ACTIVITY: Somewhere in the records below is a line containing "Here is an image. Mask". Copy that line and everything after it through the end, unchanged.

MATERIAL SUPPLIED:

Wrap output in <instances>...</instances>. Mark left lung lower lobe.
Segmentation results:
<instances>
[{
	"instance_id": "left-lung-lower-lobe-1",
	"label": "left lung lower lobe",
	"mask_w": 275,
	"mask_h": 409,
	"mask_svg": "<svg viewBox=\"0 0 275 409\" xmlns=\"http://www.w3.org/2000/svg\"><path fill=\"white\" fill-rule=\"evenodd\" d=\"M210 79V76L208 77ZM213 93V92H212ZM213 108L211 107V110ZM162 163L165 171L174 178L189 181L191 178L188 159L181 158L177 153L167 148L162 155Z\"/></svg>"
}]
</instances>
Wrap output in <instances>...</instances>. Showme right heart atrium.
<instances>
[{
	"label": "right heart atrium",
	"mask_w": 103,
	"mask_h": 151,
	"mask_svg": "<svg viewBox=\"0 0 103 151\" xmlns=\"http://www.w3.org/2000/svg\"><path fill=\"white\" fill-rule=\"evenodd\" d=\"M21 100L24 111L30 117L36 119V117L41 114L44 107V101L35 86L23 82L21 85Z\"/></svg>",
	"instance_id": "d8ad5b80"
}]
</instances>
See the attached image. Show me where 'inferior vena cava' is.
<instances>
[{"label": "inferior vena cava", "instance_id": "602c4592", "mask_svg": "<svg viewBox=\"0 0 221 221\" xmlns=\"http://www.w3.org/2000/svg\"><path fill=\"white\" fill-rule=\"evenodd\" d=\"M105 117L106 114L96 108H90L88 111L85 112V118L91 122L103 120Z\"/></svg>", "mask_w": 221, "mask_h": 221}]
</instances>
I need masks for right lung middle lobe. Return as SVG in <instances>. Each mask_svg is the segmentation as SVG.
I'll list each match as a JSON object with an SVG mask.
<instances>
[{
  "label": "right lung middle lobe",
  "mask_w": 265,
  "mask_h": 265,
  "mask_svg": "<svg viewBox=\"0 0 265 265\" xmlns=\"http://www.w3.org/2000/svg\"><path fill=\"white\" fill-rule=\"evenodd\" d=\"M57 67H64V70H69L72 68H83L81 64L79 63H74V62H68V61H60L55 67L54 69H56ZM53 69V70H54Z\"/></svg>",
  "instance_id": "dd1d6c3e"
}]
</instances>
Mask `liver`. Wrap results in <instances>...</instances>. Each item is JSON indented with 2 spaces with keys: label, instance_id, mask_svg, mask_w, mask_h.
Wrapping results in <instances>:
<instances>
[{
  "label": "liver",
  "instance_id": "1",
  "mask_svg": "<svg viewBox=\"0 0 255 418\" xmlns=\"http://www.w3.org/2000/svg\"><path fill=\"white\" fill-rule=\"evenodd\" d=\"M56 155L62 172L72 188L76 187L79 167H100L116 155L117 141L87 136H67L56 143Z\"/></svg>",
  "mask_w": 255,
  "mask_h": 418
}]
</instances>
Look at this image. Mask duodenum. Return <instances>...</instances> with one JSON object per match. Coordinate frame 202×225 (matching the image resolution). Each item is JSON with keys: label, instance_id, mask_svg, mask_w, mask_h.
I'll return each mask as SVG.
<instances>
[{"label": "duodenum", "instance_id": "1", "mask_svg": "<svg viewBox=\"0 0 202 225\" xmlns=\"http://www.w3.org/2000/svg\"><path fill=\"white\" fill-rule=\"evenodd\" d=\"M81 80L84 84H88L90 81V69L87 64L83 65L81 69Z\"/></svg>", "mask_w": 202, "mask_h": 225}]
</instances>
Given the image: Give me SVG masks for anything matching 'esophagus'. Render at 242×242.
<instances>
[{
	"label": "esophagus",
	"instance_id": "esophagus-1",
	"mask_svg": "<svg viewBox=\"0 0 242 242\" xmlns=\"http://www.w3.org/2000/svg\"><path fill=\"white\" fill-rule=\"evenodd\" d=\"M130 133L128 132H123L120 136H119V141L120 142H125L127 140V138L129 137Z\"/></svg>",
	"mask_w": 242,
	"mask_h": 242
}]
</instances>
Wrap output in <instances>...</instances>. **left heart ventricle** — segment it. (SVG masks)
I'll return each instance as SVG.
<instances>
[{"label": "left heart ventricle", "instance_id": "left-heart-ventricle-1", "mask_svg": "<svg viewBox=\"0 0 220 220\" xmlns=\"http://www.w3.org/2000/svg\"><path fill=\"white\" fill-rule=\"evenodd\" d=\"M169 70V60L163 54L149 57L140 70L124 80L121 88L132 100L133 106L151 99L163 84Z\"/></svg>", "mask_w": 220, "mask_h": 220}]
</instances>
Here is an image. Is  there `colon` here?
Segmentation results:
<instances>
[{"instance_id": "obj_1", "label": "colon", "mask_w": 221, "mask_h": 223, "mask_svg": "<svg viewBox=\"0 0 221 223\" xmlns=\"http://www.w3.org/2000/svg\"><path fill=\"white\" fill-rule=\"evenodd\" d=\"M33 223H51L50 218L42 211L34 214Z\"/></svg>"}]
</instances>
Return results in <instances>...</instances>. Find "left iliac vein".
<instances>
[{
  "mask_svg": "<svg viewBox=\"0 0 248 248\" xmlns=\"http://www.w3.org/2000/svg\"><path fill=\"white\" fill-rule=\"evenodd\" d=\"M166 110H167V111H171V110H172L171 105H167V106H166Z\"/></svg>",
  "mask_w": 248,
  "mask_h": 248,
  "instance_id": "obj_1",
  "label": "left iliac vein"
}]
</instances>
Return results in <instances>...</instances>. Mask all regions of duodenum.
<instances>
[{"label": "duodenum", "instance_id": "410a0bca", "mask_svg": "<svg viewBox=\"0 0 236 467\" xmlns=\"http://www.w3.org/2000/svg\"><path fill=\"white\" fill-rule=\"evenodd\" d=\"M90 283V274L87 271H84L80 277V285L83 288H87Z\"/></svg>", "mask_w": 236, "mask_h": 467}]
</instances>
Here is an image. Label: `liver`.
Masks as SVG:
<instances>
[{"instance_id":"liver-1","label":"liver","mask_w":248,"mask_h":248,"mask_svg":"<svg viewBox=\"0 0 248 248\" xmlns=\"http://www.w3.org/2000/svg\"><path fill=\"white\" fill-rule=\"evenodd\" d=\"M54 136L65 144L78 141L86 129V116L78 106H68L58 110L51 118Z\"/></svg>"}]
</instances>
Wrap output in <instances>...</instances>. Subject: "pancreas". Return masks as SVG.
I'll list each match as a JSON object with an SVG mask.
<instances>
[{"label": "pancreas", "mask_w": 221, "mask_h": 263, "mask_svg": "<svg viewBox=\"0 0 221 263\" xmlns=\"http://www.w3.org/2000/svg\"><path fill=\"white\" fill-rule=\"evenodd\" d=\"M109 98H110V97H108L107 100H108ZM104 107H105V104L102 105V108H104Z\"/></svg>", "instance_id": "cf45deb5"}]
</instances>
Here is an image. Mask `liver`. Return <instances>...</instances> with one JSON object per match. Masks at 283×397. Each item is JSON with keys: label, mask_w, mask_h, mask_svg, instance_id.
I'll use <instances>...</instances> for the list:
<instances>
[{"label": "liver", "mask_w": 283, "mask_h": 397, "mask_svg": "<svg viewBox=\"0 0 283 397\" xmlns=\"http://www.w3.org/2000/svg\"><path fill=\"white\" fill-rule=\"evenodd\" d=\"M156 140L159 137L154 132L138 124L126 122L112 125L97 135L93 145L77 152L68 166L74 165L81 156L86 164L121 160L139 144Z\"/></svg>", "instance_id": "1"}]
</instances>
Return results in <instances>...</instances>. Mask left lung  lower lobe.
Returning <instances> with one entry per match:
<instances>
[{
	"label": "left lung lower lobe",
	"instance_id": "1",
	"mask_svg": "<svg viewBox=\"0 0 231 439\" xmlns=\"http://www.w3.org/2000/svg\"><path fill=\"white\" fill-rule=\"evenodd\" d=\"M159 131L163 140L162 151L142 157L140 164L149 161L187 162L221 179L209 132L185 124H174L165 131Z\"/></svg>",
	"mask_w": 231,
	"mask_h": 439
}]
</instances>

SOLUTION TO THIS PROBLEM:
Here is an image. Mask `liver`. Return <instances>...</instances> with one JSON object per match. Masks at 283×397. Each item is JSON with keys: label, mask_w, mask_h, mask_svg, instance_id.
I'll use <instances>...</instances> for the list:
<instances>
[{"label": "liver", "mask_w": 283, "mask_h": 397, "mask_svg": "<svg viewBox=\"0 0 283 397\" xmlns=\"http://www.w3.org/2000/svg\"><path fill=\"white\" fill-rule=\"evenodd\" d=\"M156 140L159 137L154 132L138 124L126 122L112 125L97 135L93 145L77 152L68 166L74 165L81 156L86 164L121 160L139 144Z\"/></svg>", "instance_id": "1"}]
</instances>
Return results in <instances>...</instances>. Mask left lung  lower lobe.
Returning <instances> with one entry per match:
<instances>
[{
	"label": "left lung lower lobe",
	"instance_id": "1",
	"mask_svg": "<svg viewBox=\"0 0 231 439\" xmlns=\"http://www.w3.org/2000/svg\"><path fill=\"white\" fill-rule=\"evenodd\" d=\"M159 131L163 140L162 151L142 157L140 164L149 161L187 162L221 179L209 132L185 124H174L165 131Z\"/></svg>",
	"mask_w": 231,
	"mask_h": 439
}]
</instances>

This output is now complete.